I alway say that there is much more to IDing pumilio than a simple picture. Size is important along with activity and a few other factors. 
That being said, with the top picture, it looks more like a Robalo than Uyama River. Robalos tend to also have more white in the bodies , along with the black vs. brownish of the Uyama river.

Rich




peter said:


> Hi, sorry, i was interested what you upion was about these frogs and the species they are.
> 
> robalo of uyama's, i have more pictures but it is not easy to upload them to photobucket and that to here.


----------



## ChrisK (Oct 28, 2008)

You guys are making me crazy!


----------



## Rich Frye (Nov 25, 2007)

How so?

"The message you have entered is too short" What??


----------



## ChrisK (Oct 28, 2008)

Rich Frye said:


> How so?


Well, you might as well be parading bikini pics of Salma Hayek and Lucy Liu in front of me haha


----------



## peter (Jul 2, 2008)

2 more pictures, not the best quality



















what are these? robalo or uyama


----------



## Rich Frye (Nov 25, 2007)

I really can't tell. Too many variables.

Rich



peter said:


> 2 more pictures, not the best quality
> 
> 
> 
> ...


----------



## peter (Jul 2, 2008)

Rich Frye said:


> I really can't tell. Too many variables.
> 
> Rich


Thats why i have problems with naming the species of the frogs i've seen. 
But do you need more info to say what species it is.


----------



## Rich Frye (Nov 25, 2007)

Without getting back into a fifty page rant (other's ranting as well , from both sides) I can only say that if we did not pick the pumilio up off the floor, or know and trust the person who did, there is little way of IDing with certainty "best guess" pumilio. Too many morphs look way too similar to too many other morphs. I can say that the frogs I have labeled , I do so with certainty.
How did these come into your possession? Or are they someone elses?

Rich


----------



## peter (Jul 2, 2008)

these came from other breeders in europe.
i don't know the exact place, because it is really difficult to import pumilio's from the wild into europe, only illigal frogs are imported the last years i think.

so these have to be here a copple of years, and are captive bred.
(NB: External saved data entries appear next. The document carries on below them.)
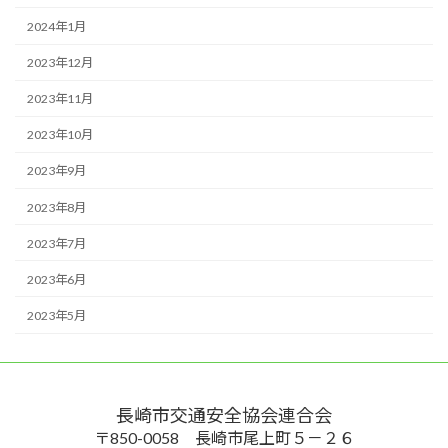
2024年1月
2023年12月
2023年11月
2023年10月
2023年9月
2023年8月
2023年7月
2023年6月
2023年5月
長崎市交通安全協会連合会
〒850-0058 長崎市尾上町５－２６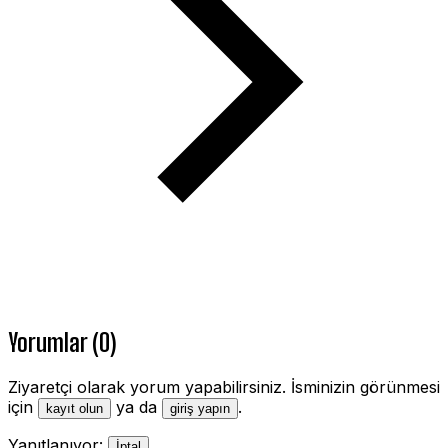
Yorumlar (0)
Ziyaretçi olarak yorum yapabilirsiniz. İsminizin görünmesi
için
ya da
.
kayıt olun
giriş yapın
Yanıtlanıyor:
İptal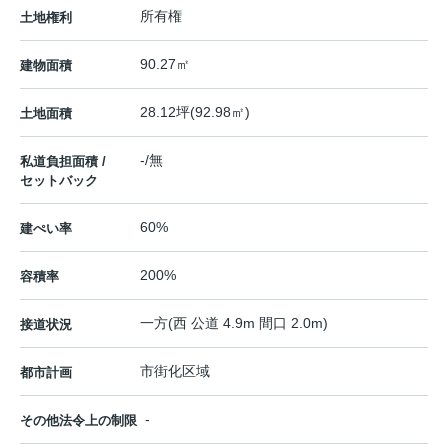
所有権
土地権利
90.27㎡
建物面積
28.12坪(92.98㎡)
土地面積
-/無
私道負担面積 /
セットバック
60%
建ぺい率
200%
容積率
一方(西 公道 4.9m 間口 2.0m)
接道状況
市街化区域
都市計画
-
その他法令上の制限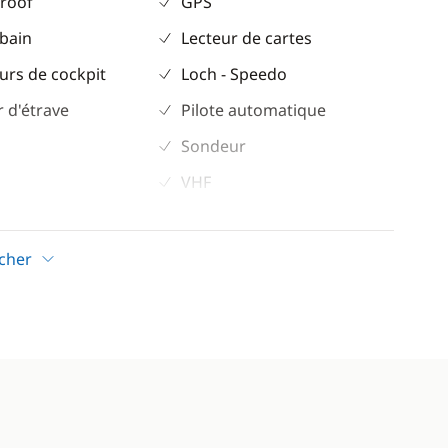
 roof
GPS
 bain
Lecteur de cartes
urs de cockpit
Loch - Speedo
 d'étrave
Pilote automatique
Sondeur
VHF
Confort
icher
ur
Eau chaude
 café
es
eur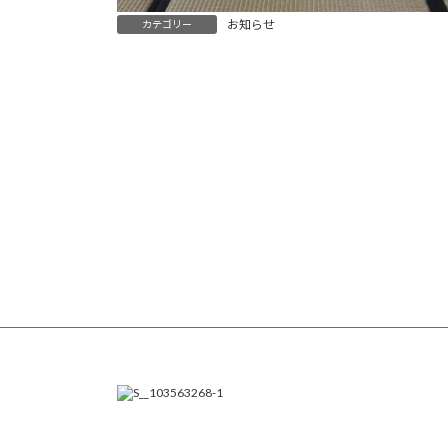
お知らせ
カテゴリー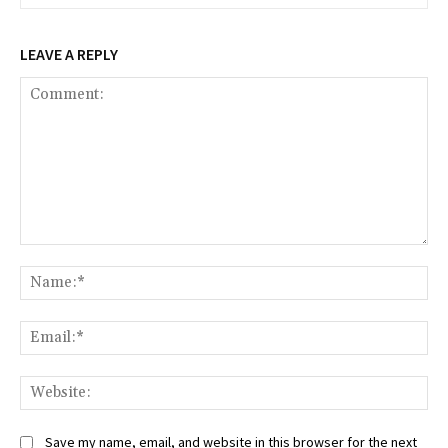
LEAVE A REPLY
Comment:
Na
Ema
Web
Save my name, email, and website in this browser for the next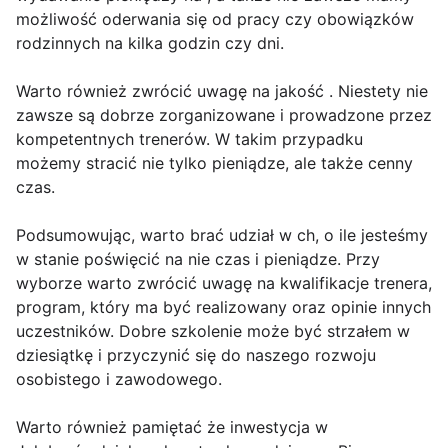
możliwość oderwania się od pracy czy obowiązków
rodzinnych na kilka godzin czy dni.
Warto również zwrócić uwagę na jakość . Niestety nie
zawsze są dobrze zorganizowane i prowadzone przez
kompetentnych trenerów. W takim przypadku
możemy stracić nie tylko pieniądze, ale także cenny
czas.
Podsumowując, warto brać udział w ch, o ile jesteśmy
w stanie poświęcić na nie czas i pieniądze. Przy
wyborze warto zwrócić uwagę na kwalifikacje trenera,
program, który ma być realizowany oraz opinie innych
uczestników. Dobre szkolenie może być strzałem w
dziesiątkę i przyczynić się do naszego rozwoju
osobistego i zawodowego.
Warto również pamiętać że inwestycja w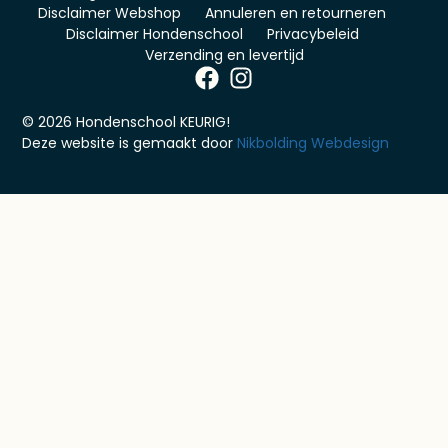
Disclaimer Webshop
Annuleren en retourneren
Disclaimer Hondenschool
Privacybeleid
Verzending en levertijd
© 2026 Hondenschool KEURIG!
Deze website is gemaakt door
Nikbolding Webdesign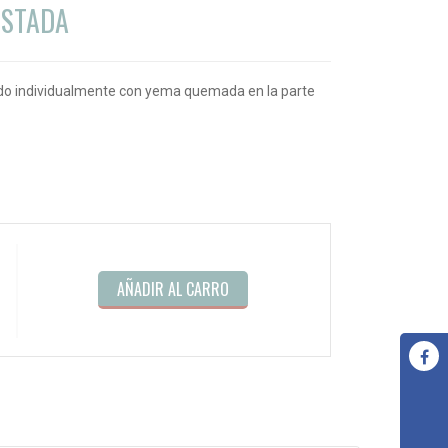
OSTADA
o individualmente con yema quemada en la parte
AÑADIR AL CARRO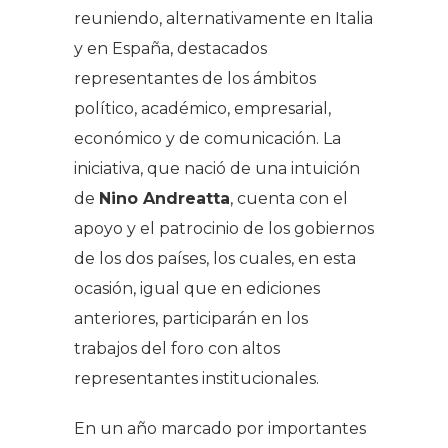
reuniendo, alternativamente en Italia
y en España, destacados
representantes de los ámbitos
político, académico, empresarial,
económico y de comunicación. La
iniciativa, que nació de una intuición
de
Nino Andreatta
, cuenta con el
apoyo y el patrocinio de los gobiernos
de los dos países, los cuales, en esta
ocasión, igual que en ediciones
anteriores, participarán en los
trabajos del foro con altos
representantes institucionales.
En un año marcado por importantes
i bougth them all as O. pumilio robalo


----------



## Rich Frye (Nov 25, 2007)

Well, that is unfortunate on a few levels.
Without the spcific info we just don't know. Case in point. A couple years ago I contacted Dendrobase, a somewhat informative cite based in the EU. I offered site specific pictures of both Uyama River and Robalo pumilio. Thye said they would love to use my pics , but wanted to combine the two morph pics as one species , as , they said, they are one in the same morph. They were , and are quite wrong, and I retracted the offer of usage.

Rich


----------



## Axlz1 (Apr 28, 2009)

Hey Chris, I am a uni student and I am going to do a project about O. pumilio.

May I refer to your article and photos because this morph is very interesting.
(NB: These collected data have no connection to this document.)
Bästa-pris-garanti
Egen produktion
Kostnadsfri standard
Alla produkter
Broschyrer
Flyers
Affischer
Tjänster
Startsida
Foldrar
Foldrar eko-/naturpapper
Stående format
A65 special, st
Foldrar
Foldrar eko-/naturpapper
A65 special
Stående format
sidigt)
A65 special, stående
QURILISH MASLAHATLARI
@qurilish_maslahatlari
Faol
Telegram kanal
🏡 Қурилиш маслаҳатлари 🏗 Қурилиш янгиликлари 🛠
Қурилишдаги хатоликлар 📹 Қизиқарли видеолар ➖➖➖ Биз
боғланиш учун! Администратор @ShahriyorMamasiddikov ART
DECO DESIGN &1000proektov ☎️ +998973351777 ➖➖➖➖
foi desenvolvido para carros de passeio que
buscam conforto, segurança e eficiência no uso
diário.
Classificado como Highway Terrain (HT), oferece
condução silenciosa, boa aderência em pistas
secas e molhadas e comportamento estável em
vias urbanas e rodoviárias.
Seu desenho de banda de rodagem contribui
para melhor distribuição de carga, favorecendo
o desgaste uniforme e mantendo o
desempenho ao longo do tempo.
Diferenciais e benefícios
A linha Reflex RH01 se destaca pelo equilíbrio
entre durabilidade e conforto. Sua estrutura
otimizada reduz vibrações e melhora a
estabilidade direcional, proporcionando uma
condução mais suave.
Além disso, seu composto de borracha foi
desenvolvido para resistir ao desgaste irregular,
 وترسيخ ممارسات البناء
And just wondering how many known Uyama variations are there


Thank you very much


----------



## ChrisK (Oct 28, 2008)

Axlz1 said:


> Hey Chris, I am a uni student and I am going to do a project about O. pumilio.
> 
> May I refer to your article and photos because this morph is very interesting.
> 
> ...


yeah sure, can probably take some better pics soon and you also might want to contact rich frye since he has site specific ones and some great pics - pm me if you want his contact info


----------



## uncle tom (Mar 15, 2007)

Rich Frye said:


> Well, that is unfortunate on a few levels.
> Without the spcific info we just don't know. Case in point. A couple years ago I contacted Dendrobase, a somewhat informative cite based in the EU. I offered site specific pictures of both Uyama River and Robalo pumilio. Thye said they would love to use my pics , but wanted to combine the two morph pics as one species , as , they said, they are one in the same morph. They were , and are quite wrong, and I retracted the offer of usage.
> 
> Rich


Hi Rich,

it is still my opinion that Róbalos and Uyamas are only one morph. I remember the discussion some years ago. But before I explain my point of view another time (probably in vain) maybe two biological definitions to have the same basis to discuss:

1. A morph is a population, subpopulation or part of both that differ „clearly“ in morphological, ecological or even behaviour character from other conspecific animals in a different geografical area. 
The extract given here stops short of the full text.